Raph—quiet, steady, and great on the ice—began massaging Beth’s back, an instinctual, caring gesture from the man who beat Beth out in thoughtfulness (and stubbornness) and took care of her seemingly without thought.

And the single ones, they came close too.

Squeezing stools into the already full table.

I released a thankful breath when it was Theo—another forward who made it clear he had absolutely no plans of ending his single status—who ended up next to me and not Cas—the steady defenseman…and my secret fantasy.

He was the regret I turned over in my head in the dark of night—something I had far too much time for because I worked the late shift, was up late five days a week.

Something I had far too much time for because every time Cas was close…

Well, I had a hard time remembering why I’d turned him down.
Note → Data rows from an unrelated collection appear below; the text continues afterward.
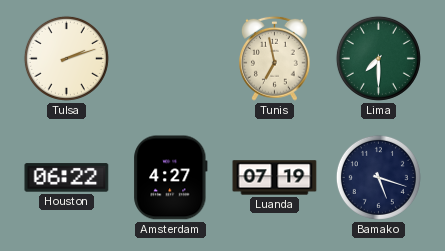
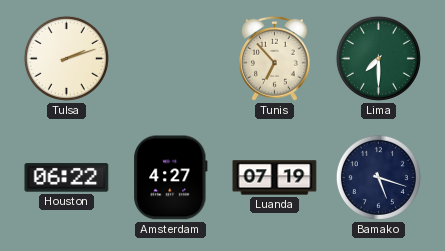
Tunis: 6:58 -> 6:53
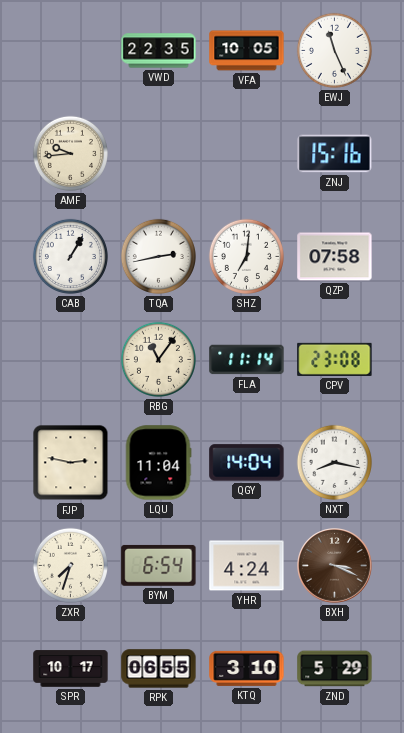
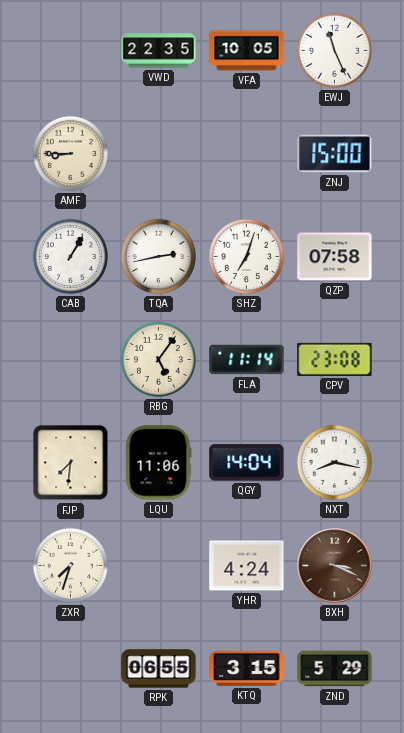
AMF: 9:44 -> 8:45
ZNJ: 15:16 -> 15:00
SHZ: 7:01 -> 7:03
RBG: 11:06 -> 5:06
FJP: 2:47 -> 7:31
LQU: 11:04 -> 11:06
BYM: 6:54 -> none
SPR: 10:17 -> none
KTQ: 3:10 -> 3:15
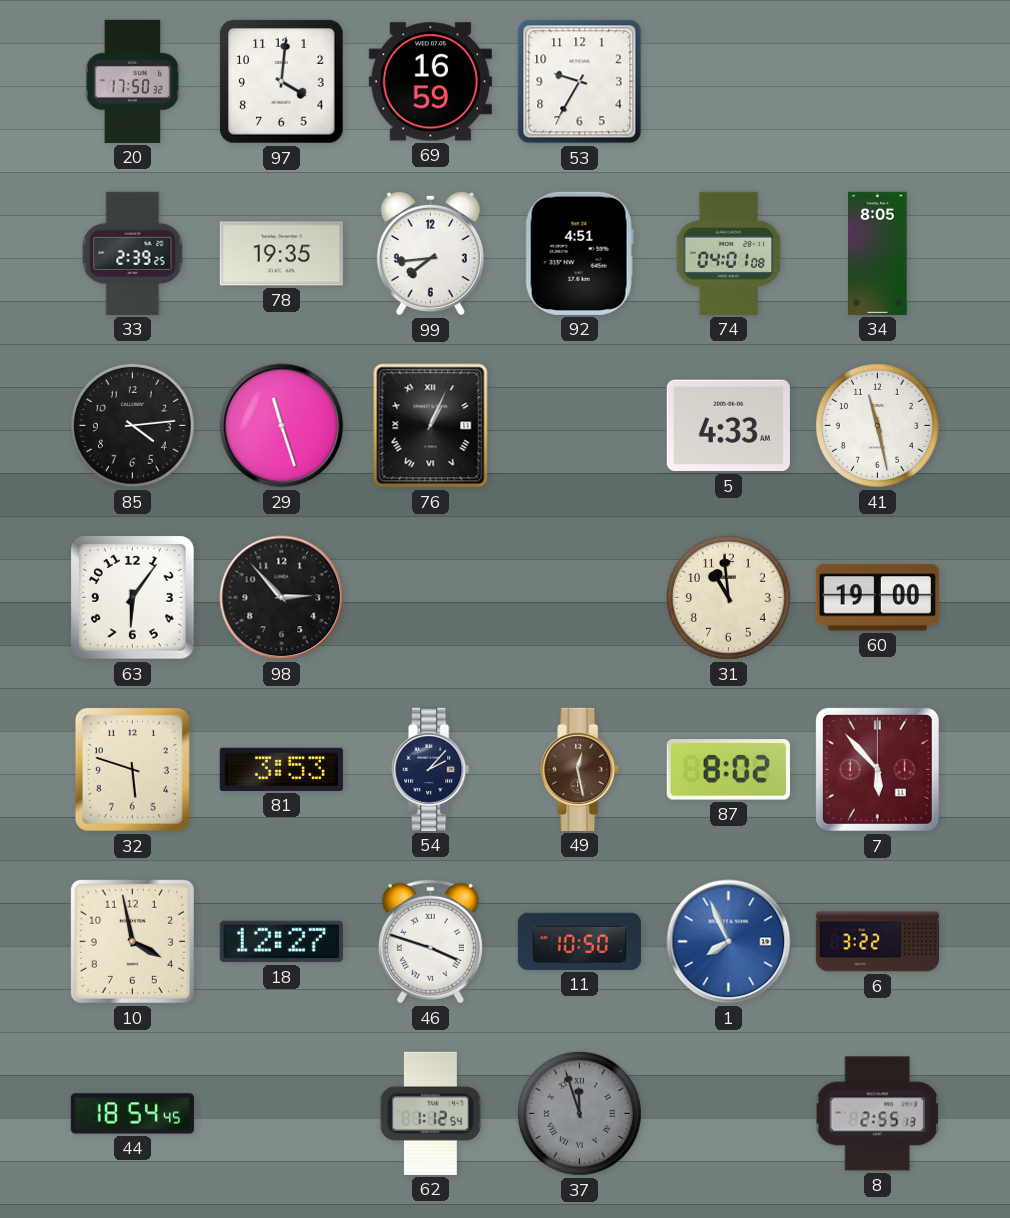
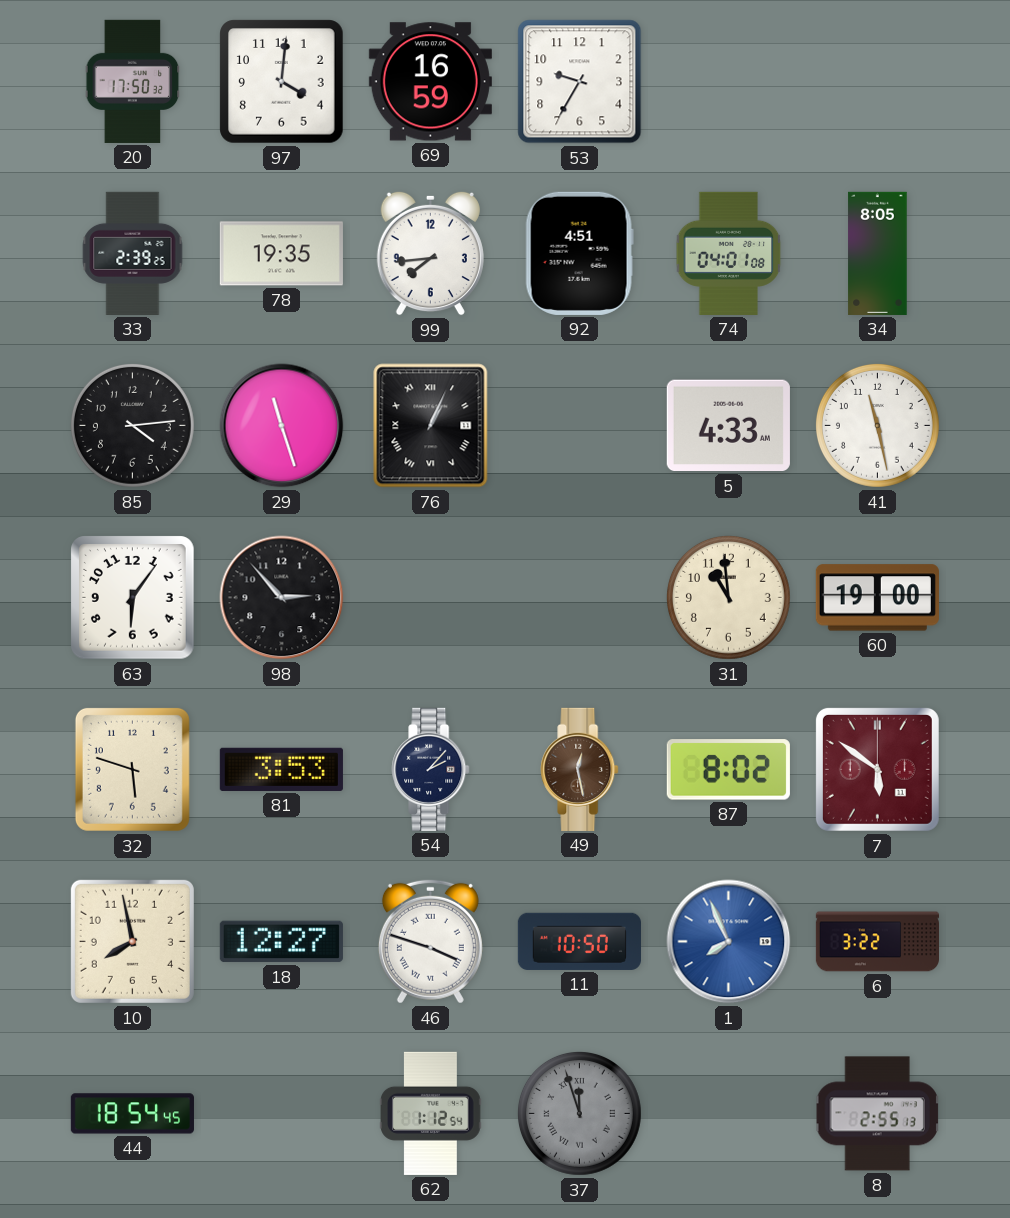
7: 5:53 -> 5:51
10: 3:58 -> 7:58
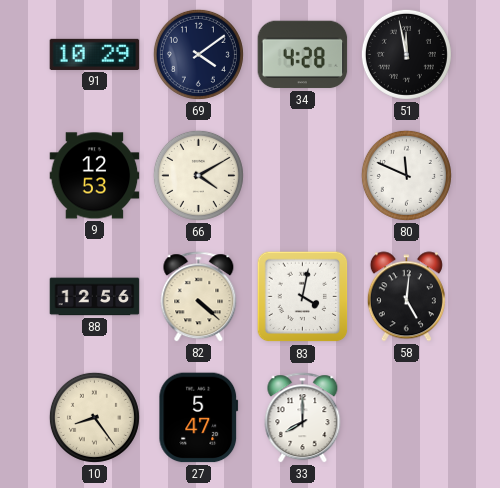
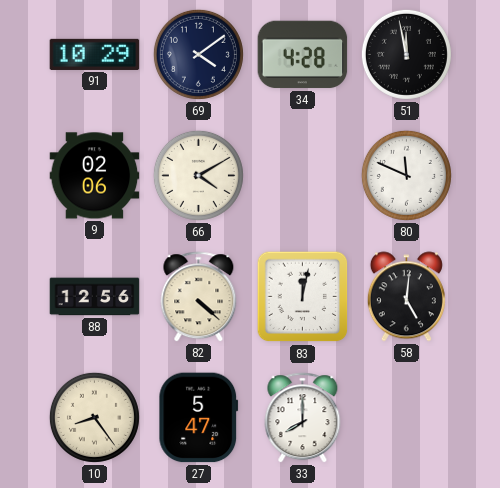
9: 12:53 -> 02:06
83: 4:02 -> 12:02
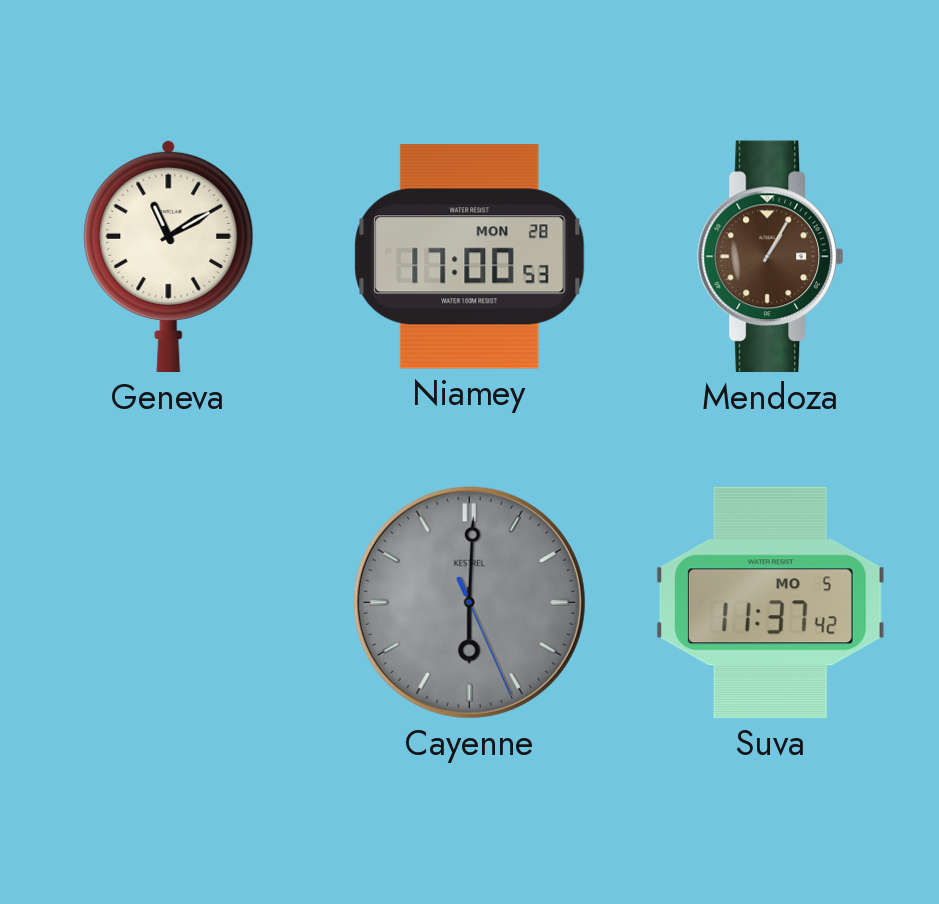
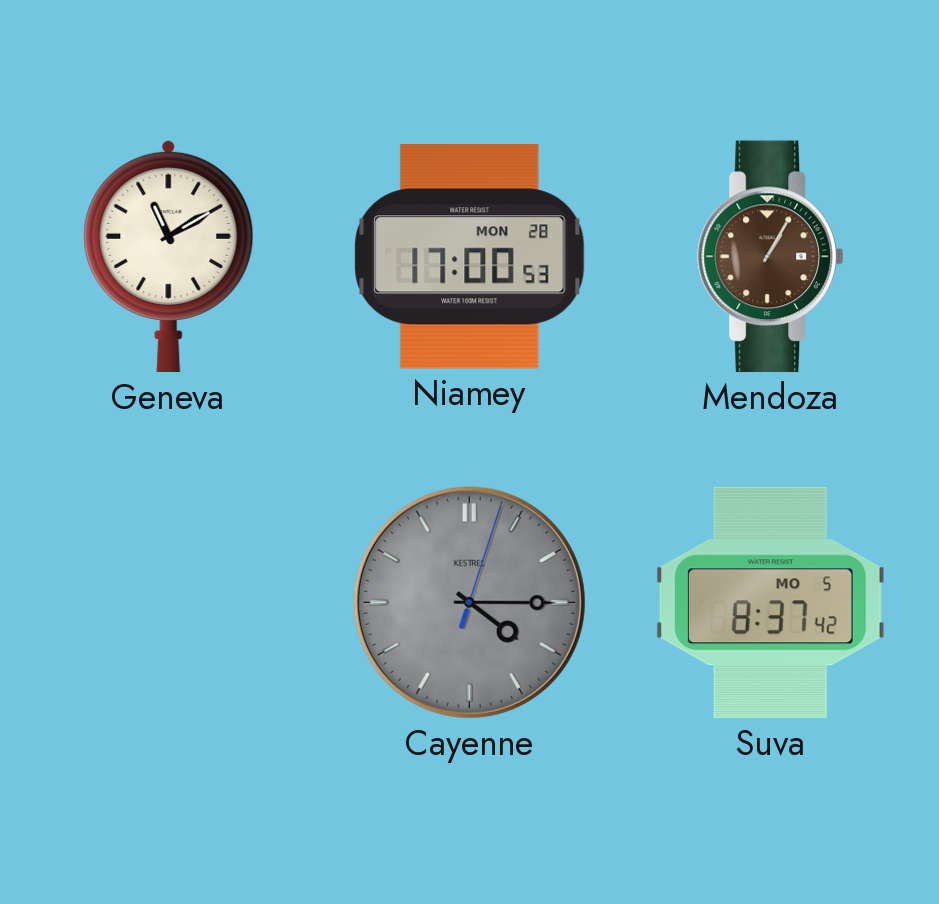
Cayenne: 6:00 -> 4:15
Suva: 11:37 -> 8:37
Eyes the green of pine needles, a temptation to find home in a man who might?—

No .

The temptation to find home in a man was a stupid one.

I’d tried that, and though it had ended with me having the best thing in my life—that being Ethan—I couldn’t do that again.

It hurt too much when it went wrong, when I would ultimately end up alone.

But when I looked up, my fork full of loaded tots, my belly rumbling with the urge to. Get. Them. In. My. Belly. I found it nearly impossible to ignore the calling of those tall trees, the winter cold air, the snow crunching beneath my boots.

Especially when eyes of forest green kept catching mine.